Since you're having trouble with digging, you'll probably want to buy some chicken wire from home depot and line the entire area with it.

As in, dig up the area you want the tortoises to roam, lay down the chicken wire, and put the soil/dirt back on top (whatever deepness you want). Once they hit the wire they can't escape. Something else though is if you want their substrate to be, let's say 6". Then you'll also need to line around the sides too.


----------



## GBtortoises (May 30, 2010)

As far as I know Hermann's tortoises don't burrow. Not in solid ground, maybe under debris or leaf litter. They may dig a shallow "pallet" or depression next to a shaded bush or shelter to rest in during very hot weather. But they don't burrow like a Sulcata, Gopher or Russian tortoise. Young Hermann's will often bury themselves just below ground level for protection and to escape heat. If they are outdoors when the temperatures drop they will dig deeper into the soil if adequate shelter is not available. Even under those circumstances I doubt that they would burrow a foot and half deep. I have adults Hermann's that hibernate outdoors under very severe winter weather conditions and even they only go about 3" deep under the soil which is covered by roofed shelter. But in over 25 years of keeping several hundred different Hermann's tortoises I have never, ever seen one show any inclination to actually burrow. Are you sure what you have are Hermann's tortoises?


----------



## tortoisenerd (May 30, 2010)

You may want to provide something to hide under such as a plant, flower pot, etc, to minimize burrowing. Are you sure the temperatures are appropriate for the tort to be outside? Do the torts live outside full time? Is this a very large area we are talking about, or could you gently dig it up? If it is warm enough for the tort to be outside, I doubt it would stay buried for more than a few days without wanting food. I'd wait out there in the morning with some treats and see if the tort comes up to sun itself. Agreed you need to do something to prevent this.


----------



## Stephanie Logan (May 30, 2010)

Dang it, Phyllis! Stay upstairs where your people can keep an eye on you!

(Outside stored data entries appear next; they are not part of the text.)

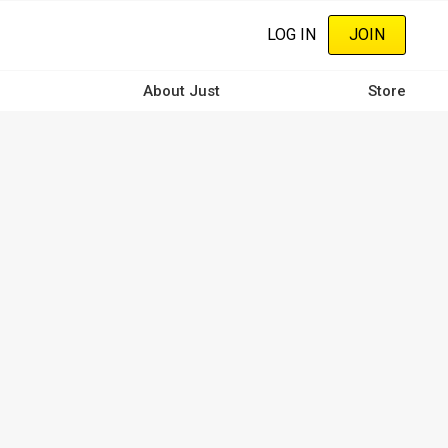
LOG IN
JOIN
About Just
Store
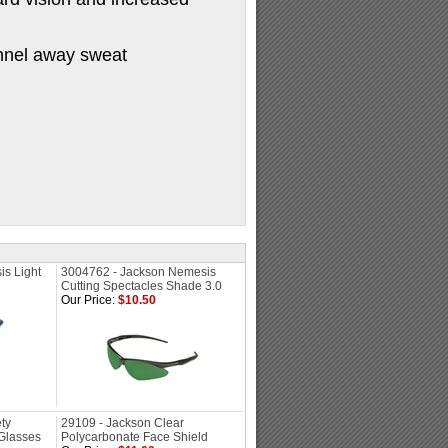
annel away sweat
s Light
3004762 - Jackson Nemesis
Cutting Spectacles Shade 3.0
Our Price:
$10.50
ty
29109 - Jackson Clear
Glasses
Polycarbonate Face Shield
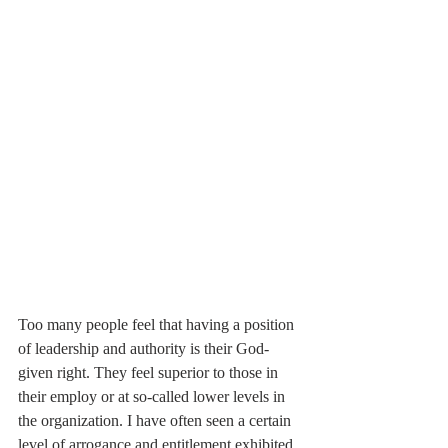
Too many people feel that having a position 
of leadership and authority is their God-
given right. They feel superior to those in 
their employ or at so-called lower levels in 
the organization. I have often seen a certain 
level of arrogance and entitlement exhibited 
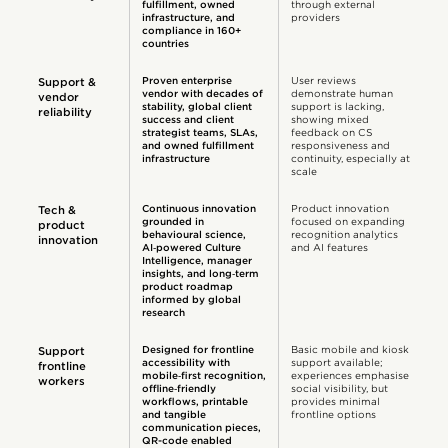
fulfillment, owned
through external
infrastructure, and
providers
compliance in 160+
countries
Proven enterprise
User reviews
Support &
vendor with decades of
demonstrate human
vendor
stability, global client
support is lacking,
reliability
success and client
showing mixed
strategist teams, SLAs,
feedback on CS
and owned fulfillment
responsiveness and
infrastructure
continuity, especially at
scale
Continuous innovation
Product innovation
Tech &
grounded in
focused on expanding
product
behavioural science,
recognition analytics
innovation
AI‑powered Culture
and AI features
Intelligence, manager
insights, and long‑term
product roadmap
informed by global
research
Designed for frontline
Basic mobile and kiosk
Support
accessibility with
support available;
frontline
mobile‑first recognition,
experiences emphasise
workers
offline‑friendly
social visibility, but
workflows, printable
provides minimal
and tangible
frontline options
communication pieces,
QR-code enabled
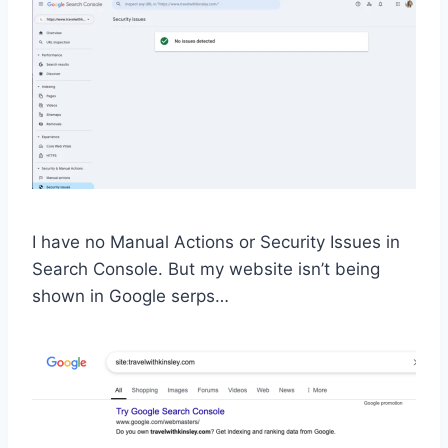
I have no Manual Actions or Security Issues in
Search Console. But my website isn’t being
shown in Google serps…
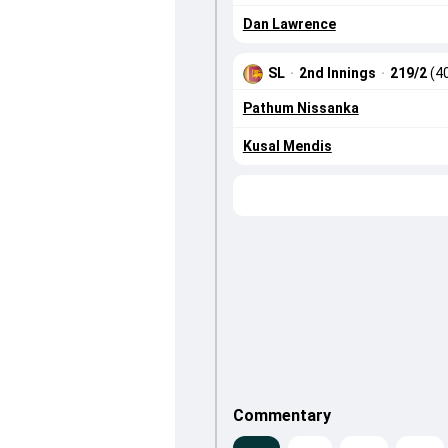
Dan Lawrence
SL
·
2nd Innings
·
219/2
(4
Pathum Nissanka
Kusal Mendis
Commentary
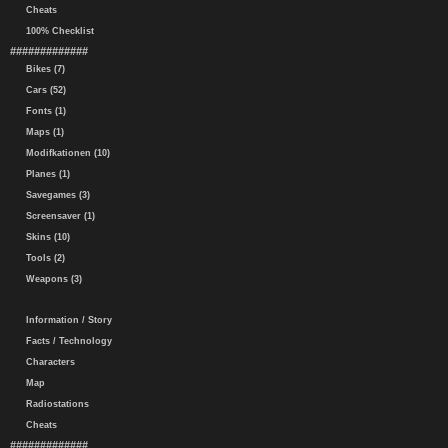
Cheats
100% Checklist
#############
Bikes (7)
Cars (52)
Fonts (1)
Maps (1)
Modifkationen (10)
Planes (1)
Savegames (3)
Screensaver (1)
Skins (10)
Tools (2)
Weapons (3)
Information / Story
Facts / Technology
Characters
Map
Radiostations
Cheats
#############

They are such stinkers with their independent personalities.


----------



## colinsmum (Jun 1, 2010)

Hi - Many thanks for all your replies. Good news is that Phyllis is back. After 4 days of going missing the OH went outside and there she was sitting underneath the Chosia bush on top of the soil. She should have been named Houdini as she is always climbing and escaping.

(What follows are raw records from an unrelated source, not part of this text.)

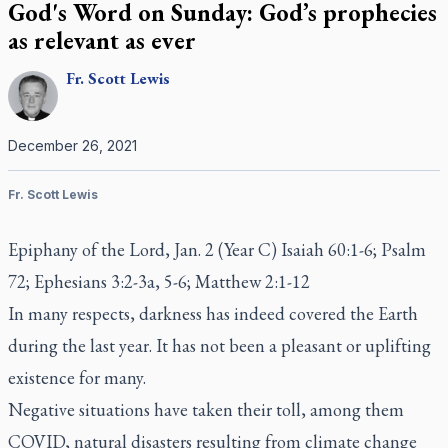
God's Word on Sunday: God’s prophecies
as relevant as ever
Fr.
Scott
Lewis
December 26, 2021
Fr. Scott Lewis
Epiphany of the Lord, Jan. 2 (Year C) Isaiah 60:1-6; Psalm
72; Ephesians 3:2-3a, 5-6; Matthew 2:1-12
In many respects, darkness has indeed covered the Earth
during the last year. It has not been a pleasant or uplifting
existence for many.
Negative situations have taken their toll, among them
COVID, natural disasters resulting from climate change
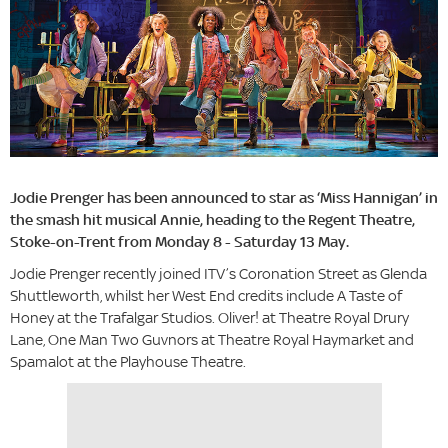
Jodie Prenger has been announced to star as ‘Miss Hannigan’ in
the smash hit musical Annie, heading to the Regent Theatre,
Stoke-on-Trent from Monday 8 - Saturday 13 May.
Jodie Prenger recently joined ITV’s Coronation Street as Glenda
Shuttleworth, whilst her West End credits include A Taste of
Honey at the Trafalgar Studios. Oliver! at Theatre Royal Drury
Lane, One Man Two Guvnors at Theatre Royal Haymarket and
Spamalot at the Playhouse Theatre.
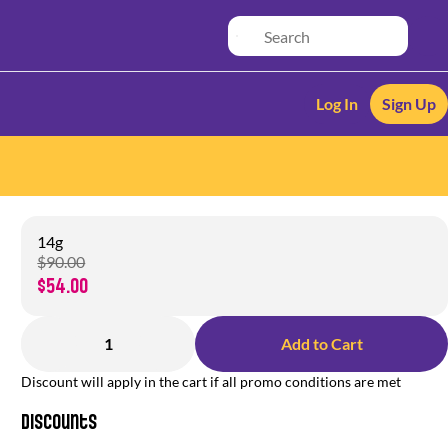
Log In
Sign Up
14g
$90.00
$54.00
1
Add to Cart
Discount will apply in the cart if all promo conditions are met
Discounts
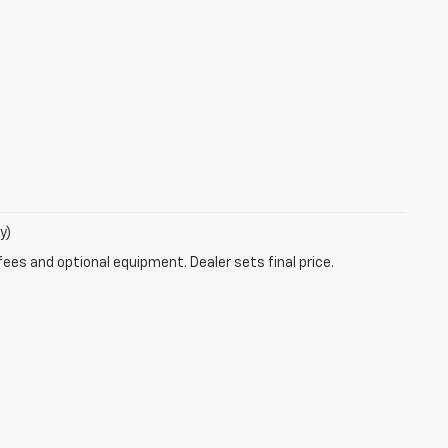
y)
fees and optional equipment. Dealer sets final price.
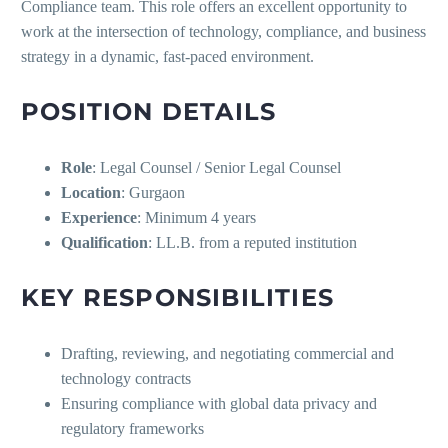
Compliance team. This role offers an excellent opportunity to
work at the intersection of technology, compliance, and business
strategy in a dynamic, fast-paced environment.
POSITION DETAILS
Role
: Legal Counsel / Senior Legal Counsel
Location
: Gurgaon
Experience
: Minimum 4 years
Qualification
: LL.B. from a reputed institution
KEY RESPONSIBILITIES
Drafting, reviewing, and negotiating commercial and
technology contracts
Ensuring compliance with global data privacy and
regulatory frameworks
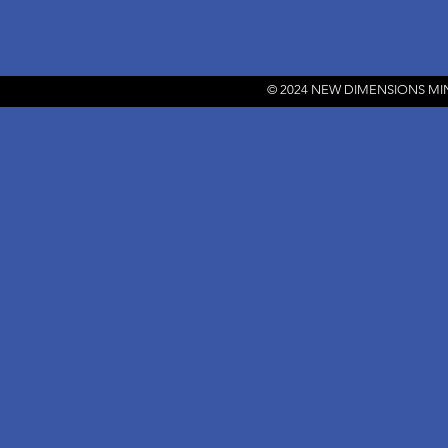
© 2024 NEW DIMENSIONS MI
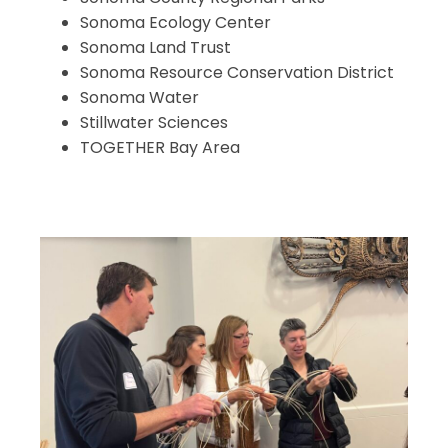
Sonoma Ecology Center
Sonoma Land Trust
Sonoma Resource Conservation District
Sonoma Water
Stillwater Sciences
TOGETHER Bay Area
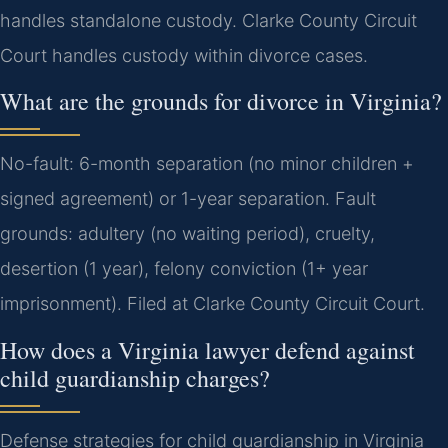
handles standalone custody. Clarke County Circuit
Court handles custody within divorce cases.
What are the grounds for divorce in Virginia?
No-fault: 6-month separation (no minor children +
signed agreement) or 1-year separation. Fault
grounds: adultery (no waiting period), cruelty,
desertion (1 year), felony conviction (1+ year
imprisonment). Filed at Clarke County Circuit Court.
How does a Virginia lawyer defend against
child guardianship charges?
Defense strategies for child guardianship in Virginia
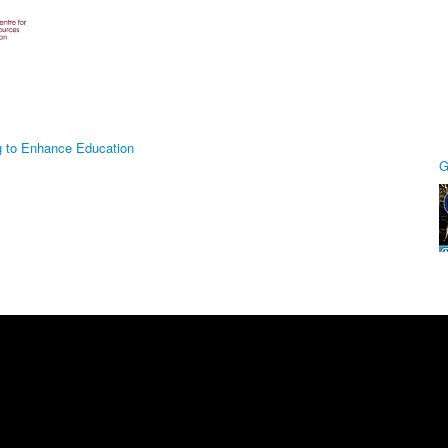
g to Enhance Education
G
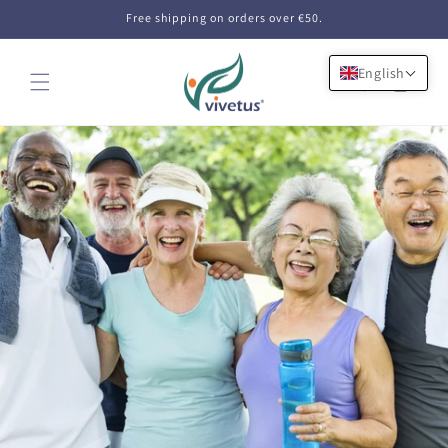
Skip to
Free shipping on orders over €50.
content
English
Cart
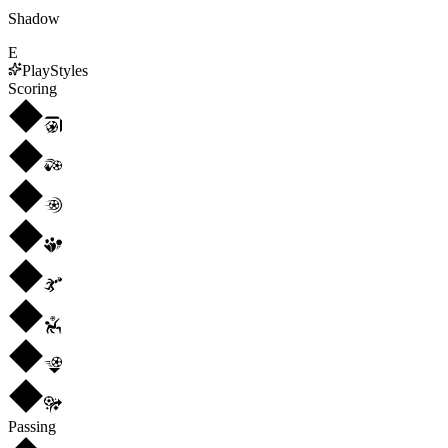
Shadow
E
PlayStyles
Scoring
Passing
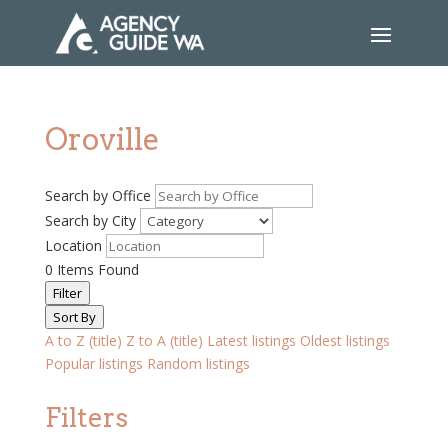
Oroville
Search by Office
Search by City
Location
0
Items Found
Filter
Sort By
A to Z (title)
Z to A (title)
Latest listings
Oldest listings
Popular listings
Random listings
Filters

Yes they are Hermmans tortoises as I have taken to a vet who specialises in tortoises and he confirmed this. My 2 are always digging themselves down deep. Initially Colin only went down a couple of inches but it was him that was elbow deep when OH found him last week!!!

The bit of garden they have got is covered in plants and shrubs and there is alot of space for them to hide out of the sun without having to burrow. I am not sure whether it is too cold to leave them outside yet, but in the daytime when it has been warm and sunny we put them out and bring them in again at night, but that is the problem - we 'loose' them. 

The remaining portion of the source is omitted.